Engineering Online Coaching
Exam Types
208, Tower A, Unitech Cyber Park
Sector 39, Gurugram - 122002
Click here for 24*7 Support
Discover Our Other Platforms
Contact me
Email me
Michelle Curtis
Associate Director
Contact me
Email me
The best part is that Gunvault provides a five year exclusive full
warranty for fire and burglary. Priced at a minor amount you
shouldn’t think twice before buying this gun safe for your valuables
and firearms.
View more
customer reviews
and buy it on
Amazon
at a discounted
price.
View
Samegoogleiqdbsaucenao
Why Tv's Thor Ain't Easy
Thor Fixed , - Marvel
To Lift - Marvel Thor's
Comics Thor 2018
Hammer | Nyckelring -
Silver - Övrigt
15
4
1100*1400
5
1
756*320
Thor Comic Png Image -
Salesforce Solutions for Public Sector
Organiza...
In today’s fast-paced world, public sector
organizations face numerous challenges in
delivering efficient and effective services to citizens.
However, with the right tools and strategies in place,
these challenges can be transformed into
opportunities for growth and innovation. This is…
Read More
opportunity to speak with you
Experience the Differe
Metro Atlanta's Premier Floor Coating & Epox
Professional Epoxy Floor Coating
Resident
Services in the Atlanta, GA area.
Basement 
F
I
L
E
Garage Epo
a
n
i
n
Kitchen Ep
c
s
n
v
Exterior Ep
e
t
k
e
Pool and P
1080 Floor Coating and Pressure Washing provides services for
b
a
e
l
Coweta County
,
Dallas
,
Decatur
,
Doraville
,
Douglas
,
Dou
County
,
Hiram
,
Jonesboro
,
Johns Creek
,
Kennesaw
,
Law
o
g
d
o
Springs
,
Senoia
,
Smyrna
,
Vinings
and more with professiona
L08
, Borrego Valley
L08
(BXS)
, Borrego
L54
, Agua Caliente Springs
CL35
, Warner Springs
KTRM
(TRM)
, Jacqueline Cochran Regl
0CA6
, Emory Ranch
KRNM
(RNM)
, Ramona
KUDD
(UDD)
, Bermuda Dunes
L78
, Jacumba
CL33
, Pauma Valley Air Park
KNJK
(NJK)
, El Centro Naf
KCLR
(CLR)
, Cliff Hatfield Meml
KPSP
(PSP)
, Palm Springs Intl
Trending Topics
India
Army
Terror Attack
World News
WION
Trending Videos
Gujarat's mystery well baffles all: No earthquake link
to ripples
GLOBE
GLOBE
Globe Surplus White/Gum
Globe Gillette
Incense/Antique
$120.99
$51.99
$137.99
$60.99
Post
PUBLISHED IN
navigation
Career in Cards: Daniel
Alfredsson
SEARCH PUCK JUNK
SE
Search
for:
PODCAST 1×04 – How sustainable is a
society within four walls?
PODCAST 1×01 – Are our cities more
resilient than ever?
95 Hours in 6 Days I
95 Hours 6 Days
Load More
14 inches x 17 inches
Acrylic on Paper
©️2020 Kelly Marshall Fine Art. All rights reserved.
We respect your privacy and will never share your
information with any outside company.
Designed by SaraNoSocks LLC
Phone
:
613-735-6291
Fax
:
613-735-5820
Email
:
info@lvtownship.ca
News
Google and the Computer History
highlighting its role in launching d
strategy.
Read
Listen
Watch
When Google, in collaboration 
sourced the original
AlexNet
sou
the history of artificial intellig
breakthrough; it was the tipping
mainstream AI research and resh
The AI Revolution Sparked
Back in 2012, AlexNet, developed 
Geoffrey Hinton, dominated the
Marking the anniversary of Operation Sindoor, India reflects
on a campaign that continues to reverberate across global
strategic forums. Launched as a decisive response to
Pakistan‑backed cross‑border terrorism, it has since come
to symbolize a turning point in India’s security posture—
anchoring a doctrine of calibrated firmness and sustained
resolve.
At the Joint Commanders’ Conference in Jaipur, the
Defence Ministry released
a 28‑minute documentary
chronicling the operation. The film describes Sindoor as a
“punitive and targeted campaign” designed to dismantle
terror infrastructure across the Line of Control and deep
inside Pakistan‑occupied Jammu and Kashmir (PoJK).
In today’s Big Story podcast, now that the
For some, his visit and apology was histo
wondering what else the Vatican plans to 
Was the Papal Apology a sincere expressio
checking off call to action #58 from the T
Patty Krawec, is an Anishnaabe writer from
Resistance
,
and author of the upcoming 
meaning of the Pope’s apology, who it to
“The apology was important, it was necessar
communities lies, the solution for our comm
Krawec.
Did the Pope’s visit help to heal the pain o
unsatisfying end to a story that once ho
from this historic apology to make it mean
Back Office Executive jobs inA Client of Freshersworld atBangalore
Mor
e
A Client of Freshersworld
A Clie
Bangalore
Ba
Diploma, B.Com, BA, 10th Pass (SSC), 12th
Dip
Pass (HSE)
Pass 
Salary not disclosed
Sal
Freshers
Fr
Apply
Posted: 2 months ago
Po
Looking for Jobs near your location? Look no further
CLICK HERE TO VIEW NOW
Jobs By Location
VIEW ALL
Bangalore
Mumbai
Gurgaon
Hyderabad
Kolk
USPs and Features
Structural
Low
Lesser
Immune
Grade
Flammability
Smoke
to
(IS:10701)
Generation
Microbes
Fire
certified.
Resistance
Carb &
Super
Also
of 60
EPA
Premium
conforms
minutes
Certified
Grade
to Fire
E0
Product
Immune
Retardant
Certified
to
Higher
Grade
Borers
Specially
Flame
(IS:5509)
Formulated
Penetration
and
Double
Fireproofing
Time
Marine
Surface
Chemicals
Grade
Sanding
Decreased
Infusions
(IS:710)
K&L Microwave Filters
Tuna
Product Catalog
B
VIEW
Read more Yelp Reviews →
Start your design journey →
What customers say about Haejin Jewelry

--------------------------------

Each line of the material above must be reproduced exactly.

● Answer to this task:
Engineering Online Coaching
Exam Types
208, Tower A, Unitech Cyber Park
Sector 39, Gurugram - 122002
Click here for 24*7 Support
Discover Our Other Platforms
Contact me
Email me
Michelle Curtis
Associate Director
Contact me
Email me
The best part is that Gunvault provides a five year exclusive full
warranty for fire and burglary. Priced at a minor amount you
shouldn’t think twice before buying this gun safe for your valuables
and firearms.
View more
customer reviews
and buy it on
Amazon
at a discounted
price.
View
Samegoogleiqdbsaucenao
Why Tv's Thor Ain't Easy
Thor Fixed , - Marvel
To Lift - Marvel Thor's
Comics Thor 2018
Hammer | Nyckelring -
Silver - Övrigt
15
4
1100*1400
5
1
756*320
Thor Comic Png Image -
Salesforce Solutions for Public Sector
Organiza...
In today’s fast-paced world, public sector
organizations face numerous challenges in
delivering efficient and effective services to citizens.
However, with the right tools and strategies in place,
these challenges can be transformed into
opportunities for growth and innovation. This is…
Read More
opportunity to speak with you
Experience the Differe
Metro Atlanta's Premier Floor Coating & Epox
Professional Epoxy Floor Coating
Resident
Services in the Atlanta, GA area.
Basement 
F
I
L
E
Garage Epo
a
n
i
n
Kitchen Ep
c
s
n
v
Exterior Ep
e
t
k
e
Pool and P
1080 Floor Coating and Pressure Washing provides services for
b
a
e
l
Coweta County
,
Dallas
,
Decatur
,
Doraville
,
Douglas
,
Dou
County
,
Hiram
,
Jonesboro
,
Johns Creek
,
Kennesaw
,
Law
o
g
d
o
Springs
,
Senoia
,
Smyrna
,
Vinings
and more with professiona
L08
, Borrego Valley
L08
(BXS)
, Borrego
L54
, Agua Caliente Springs
CL35
, Warner Springs
KTRM
(TRM)
, Jacqueline Cochran Regl
0CA6
, Emory Ranch
KRNM
(RNM)
, Ramona
KUDD
(UDD)
, Bermuda Dunes
L78
, Jacumba
CL33
, Pauma Valley Air Park
KNJK
(NJK)
, El Centro Naf
KCLR
(CLR)
, Cliff Hatfield Meml
KPSP
(PSP)
, Palm Springs Intl
Trending Topics
India
Army
Terror Attack
World News
WION
Trending Videos
Gujarat's mystery well baffles all: No earthquake link
to ripples
GLOBE
GLOBE
Globe Surplus White/Gum
Globe Gillette
Incense/Antique
$120.99
$51.99
$137.99
$60.99
Post
PUBLISHED IN
navigation
Career in Cards: Daniel
Alfredsson
SEARCH PUCK JUNK
SE
Search
for:
PODCAST 1×04 – How sustainable is a
society within four walls?
PODCAST 1×01 – Are our cities more
resilient than ever?
95 Hours in 6 Days I
95 Hours 6 Days
Load More
14 inches x 17 inches
Acrylic on Paper
©️2020 Kelly Marshall Fine Art. All rights reserved.
We respect your privacy and will never share your
information with any outside company.
Designed by SaraNoSocks LLC
Phone
:
613-735-6291
Fax
:
613-735-5820
Email
:
info@lvtownship.ca
News
Google and the Computer History
highlighting its role in launching d
strategy.
Read
Listen
Watch
When Google, in collaboration 
sourced the original
AlexNet
sou
the history of artificial intellig
breakthrough; it was the tipping
mainstream AI research and resh
The AI Revolution Sparked
Back in 2012, AlexNet, developed 
Geoffrey Hinton, dominated the
Marking the anniversary of Operation Sindoor, India reflects
on a campaign that continues to reverberate across global
strategic forums. Launched as a decisive response to
Pakistan‑backed cross‑border terrorism, it has since come
to symbolize a turning point in India’s security posture—
anchoring a doctrine of calibrated firmness and sustained
resolve.
At the Joint Commanders’ Conference in Jaipur, the
Defence Ministry released
a 28‑minute documentary
chronicling the operation. The film describes Sindoor as a
“punitive and targeted campaign” designed to dismantle
terror infrastructure across the Line of Control and deep
inside Pakistan‑occupied Jammu and Kashmir (PoJK).
In today’s Big Story podcast, now that the
For some, his visit and apology was histo
wondering what else the Vatican plans to 
Was the Papal Apology a sincere expressio
checking off call to action #58 from the T
Patty Krawec, is an Anishnaabe writer from
Resistance
,
and author of the upcoming 
meaning of the Pope’s apology, who it to
“The apology was important, it was necessar
communities lies, the solution for our comm
Krawec.
Did the Pope’s visit help to heal the pain o
unsatisfying end to a story that once ho
from this historic apology to make it mean
Back Office Executive jobs inA Client of Freshersworld atBangalore
Mor
e
A Client of Freshersworld
A Clie
Bangalore
Ba
Diploma, B.Com, BA, 10th Pass (SSC), 12th
Dip
Pass (HSE)
Pass 
Salary not disclosed
Sal
Freshers
Fr
Apply
Posted: 2 months ago
Po
Looking for Jobs near your location? Look no further
CLICK HERE TO VIEW NOW
Jobs By Location
VIEW ALL
Bangalore
Mumbai
Gurgaon
Hyderabad
Kolk
USPs and Features
Structural
Low
Lesser
Immune
Grade
Flammability
Smoke
to
(IS:10701)
Generation
Microbes
Fire
certified.
Resistance
Carb &
Super
Also
of 60
EPA
Premium
conforms
minutes
Certified
Grade
to Fire
E0
Product
Immune
Retardant
Certified
to
Higher
Grade
Borers
Specially
Flame
(IS:5509)
Formulated
Penetration
and
Double
Fireproofing
Time
Marine
Surface
Chemicals
Grade
Sanding
Decreased
Infusions
(IS:710)
K&L Microwave Filters
Tuna
Product Catalog
B
VIEW
Read more Yelp Reviews →
Start your design journey →
What customers say about Haejin Jewelry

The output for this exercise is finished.